5.       Percampuran Hutang
Apabila kedudukan sebagai pihak kreditur dan pihak debitur berkumpul pada satu orang, maka terjadilah demi hukum suatu percampuran hutang dengan mana hutang piutang itu dihapuskan. Percampuran hutang yang terjadi pada pihak debitur utama berlaku juga untuk keuntungan penanggung hutangnya sebaliknya percampuran yang terjadi pada seorang penanggung hutang tidak sekali-kali mengakibatkan hapusnya hutang pokok.
6.       Pembebasan Hutang
Undang-undang tidak memberikan definisi tentang pembebasan utang. Secara sederhana pembebasan utang adalah perbuatan hukum dimana dengan itu kreditur melepaskan haknya untuk menagih piutangnya dari debitur. Pembebasan utang tidak mempunyai bentuk tertentu. Dapat saja diadakan secara lisan. Untuk terjadinya pembebasan utang adalah mutlak, bahwa pernyataan kreditur tentang pembebasan tersebut ditujukan kepada debitur. Pembebasan utag dapat terjadi dengan persetujuan atau Cuma- Cuma.
7.       Musnahnya Barang yang Terhutang
Jika barang tertentu yang menjadi obyek dari perjanjian musnah, tak lagi dapat diperdagangkan, ataun hilang sedemikian hingga sama sekali tak diketahui apakah barang itu masih ada, maka hapuslah perikatannya asal barang tadi musnah atau hilang diluar kesalahan si berhutang dan sebelum ia lalai menyerahkannya.
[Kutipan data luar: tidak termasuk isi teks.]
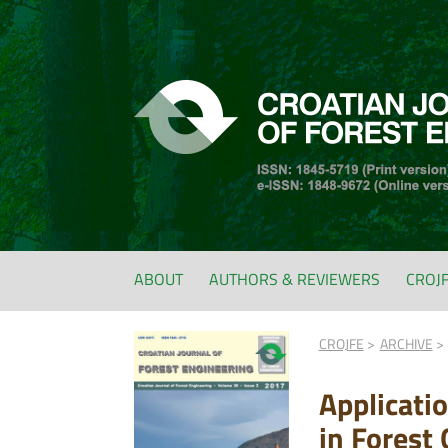
ABOUT
AUTHORS & REVIEWERS
CROJ
CROJFE
ARCHIVE
Applicati
in Forest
Bahkan juga meskipun debitur itu lalai menyerahkan barang itu, ia pun akan bebas dari perikatan apabila ia dapat membuktikan bahwa hapusnya barang itu disebabkan oleh suatu kejadian diluar kekuasaannya dan bahwa barang tersebut juga akan menemui nasib yang sama meskipun sudah berada ditangan kreditur.
8.       Pembatalan
Bidang kebatalan ini dapat dibagi dalam dua hal pokok, yaitu : batal demi hukum dan dapat dibatalkan.  Disebut batal demi hukum karena kebatalannya terjadi berdasarkan undang-undang. Misalnya persetujuan dengan causa tidak halal atau persetujuan jual beli atau hibah antara suami istri adalh batal demi hukum. Batal demi hukum berakibat bahwa perbuatan hukum yang bersangkutan oleh hukum dianggap tidak pernah terjadi.
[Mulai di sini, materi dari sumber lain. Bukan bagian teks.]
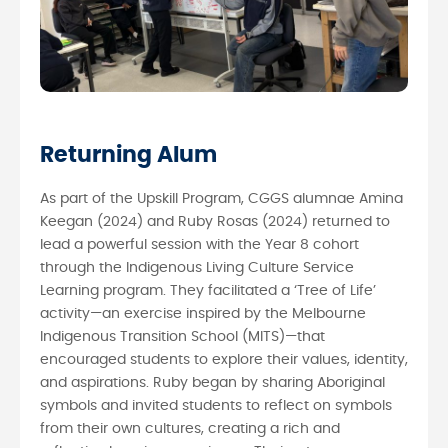
Returning Alum
As part of the Upskill Program, CGGS alumnae Amina
Keegan (2024) and Ruby Rosas (2024) returned to
lead a powerful session with the Year 8 cohort
through the Indigenous Living Culture Service
Learning program. They facilitated a ‘Tree of Life’
activity—an exercise inspired by the Melbourne
Indigenous Transition School (MITS)—that
encouraged students to explore their values, identity,
and aspirations. Ruby began by sharing Aboriginal
symbols and invited students to reflect on symbols
from their own cultures, creating a rich and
9.       Berlakunya Suatu Syarat Batal
Perikatan bersyarat itu adalah suatu perikatan yang nasibnya digantungkan pada suatu peristiwa yang masih akan datang dan masih belum tentu akan terjadi, baik secara menangguhkan lahirnya perikatan hingga terjadinya peristiwa tadi, atau secara membatalkan perikatan menurut terjadi atau tidak terjadinya peristiwa tersebut.
10.   Lewatnya waktu
Menurut pasal 1926 Kitab Undang-undang Hukum Perdata, yang dinamakan “lewat waktu” adalah suatu upaya untuk memperoleh sesuatu atau untuk dibebaskan dari suatu perikatan dengan lewatnya suatu waktu tertentu dan atas syarat-syarat yang ditentukan oleh undang-undang.